The problem | If a line below contains the string "bounding", copy it out.

(Page segmentation data)

◆ ◆ ◆ ◆ ◆ ◆ ◆

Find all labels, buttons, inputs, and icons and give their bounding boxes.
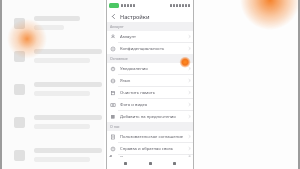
button[interactable]: Back [109,12,118,21]
staticText: Основные [110,56,128,61]
button[interactable]: Recents [121,159,130,168]
staticText: Аккаунт [120,34,188,40]
button[interactable]: Уведомления [106,63,194,74]
button[interactable]: Аккаунт [106,31,194,42]
staticText: О нас [110,124,120,129]
button[interactable]: Back [170,159,179,168]
staticText: Фото и видео [120,102,188,108]
button[interactable]: Конфиденциальность [106,43,194,54]
button[interactable]: Фото и видео [106,99,194,110]
button[interactable]: О нас [106,155,194,157]
button[interactable]: Очистить память [106,87,194,98]
button[interactable]: Пользовательское соглашение [106,131,194,142]
staticText: Аккаунт [110,24,124,29]
staticText: Очистить память [120,90,188,96]
staticText: Справка и обратная связь [120,146,188,152]
staticText: Пользовательское соглашение [120,134,188,140]
button[interactable]: Home [146,159,155,168]
button[interactable]: Справка и обратная связь [106,143,194,154]
staticText: Настройки [120,13,150,20]
staticText: Язык [120,78,188,84]
staticText: Конфиденциальность [120,46,188,52]
staticText: Добавить на предпочтения [120,114,188,120]
staticText: О нас [120,155,188,157]
button[interactable]: Язык [106,75,194,86]
button[interactable]: Добавить на предпочтения [106,111,194,122]
staticText: Уведомления [120,66,188,72]
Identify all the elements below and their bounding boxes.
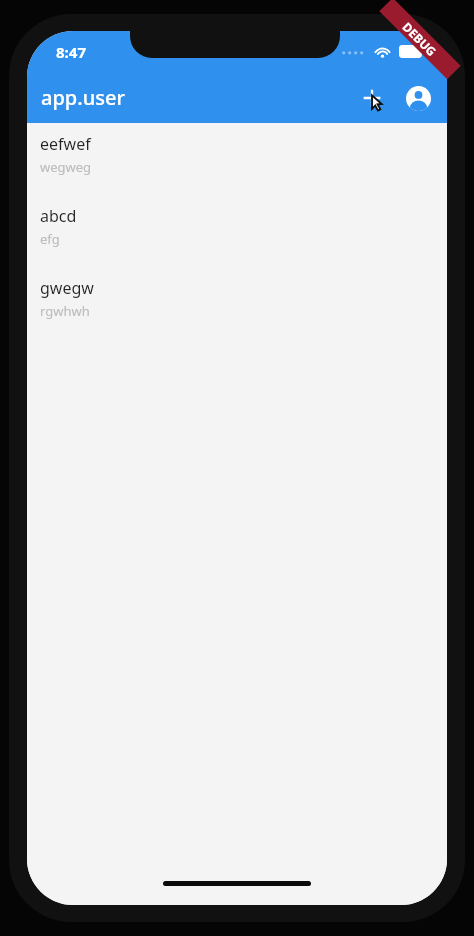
staticText: abcd [40,205,77,227]
button[interactable]: abcd [27,195,447,267]
button[interactable]: Add [349,75,395,121]
staticText: eefwef [40,133,91,155]
staticText: wegweg [40,158,92,176]
button[interactable]: Account [395,75,441,121]
staticText: gwegw [40,277,94,299]
button[interactable]: gwegw [27,267,447,339]
staticText: DEBUG [380,0,459,78]
staticText: app.user [41,84,125,111]
staticText: rgwhwh [40,302,90,320]
staticText: efg [40,230,60,248]
button[interactable]: eefwef [27,123,447,195]
staticText: 8:47 [56,42,86,62]
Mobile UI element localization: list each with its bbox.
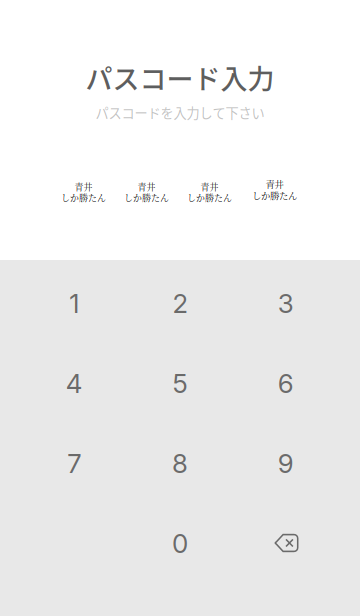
staticText: しか勝たん xyxy=(124,191,169,204)
staticText: 1 xyxy=(69,288,79,319)
staticText: 9 xyxy=(278,448,294,479)
button[interactable]: 6 xyxy=(233,344,339,424)
staticText: 5 xyxy=(172,368,188,399)
button[interactable]: 9 xyxy=(233,424,339,504)
staticText: 3 xyxy=(278,288,294,319)
button[interactable]: 7 xyxy=(21,424,127,504)
button[interactable]: 3 xyxy=(233,264,339,344)
button[interactable]: 8 xyxy=(127,424,233,504)
staticText: 6 xyxy=(278,368,294,399)
button[interactable]: 4 xyxy=(21,344,127,424)
staticText: 青井 xyxy=(266,177,284,191)
button[interactable]: 2 xyxy=(127,264,233,344)
button[interactable]: 5 xyxy=(127,344,233,424)
staticText: しか勝たん xyxy=(252,188,297,202)
staticText: 2 xyxy=(172,288,188,319)
staticText: パスコードを入力して下さい xyxy=(96,103,264,122)
button[interactable]: 0 xyxy=(127,504,233,584)
staticText: 7 xyxy=(67,448,81,479)
staticText: しか勝たん xyxy=(187,191,232,204)
staticText: 8 xyxy=(172,448,188,479)
staticText: パスコード入力 xyxy=(86,58,274,97)
staticText: 青井 xyxy=(74,180,92,193)
staticText: しか勝たん xyxy=(61,191,106,204)
staticText: 4 xyxy=(66,368,83,399)
button[interactable]: 1 xyxy=(21,264,127,344)
staticText: 青井 xyxy=(200,180,218,193)
staticText: 青井 xyxy=(138,180,156,193)
button[interactable]: Delete xyxy=(233,504,339,584)
staticText: 0 xyxy=(172,528,188,559)
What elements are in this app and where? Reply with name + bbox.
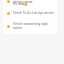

◆ ◆ ◆ ◆ ◆ ◆ ◆

Exercise result |
Find all labels, buttons, inputs, and icons and give their bounding boxes.
Identify all the elements below and their bounding boxes.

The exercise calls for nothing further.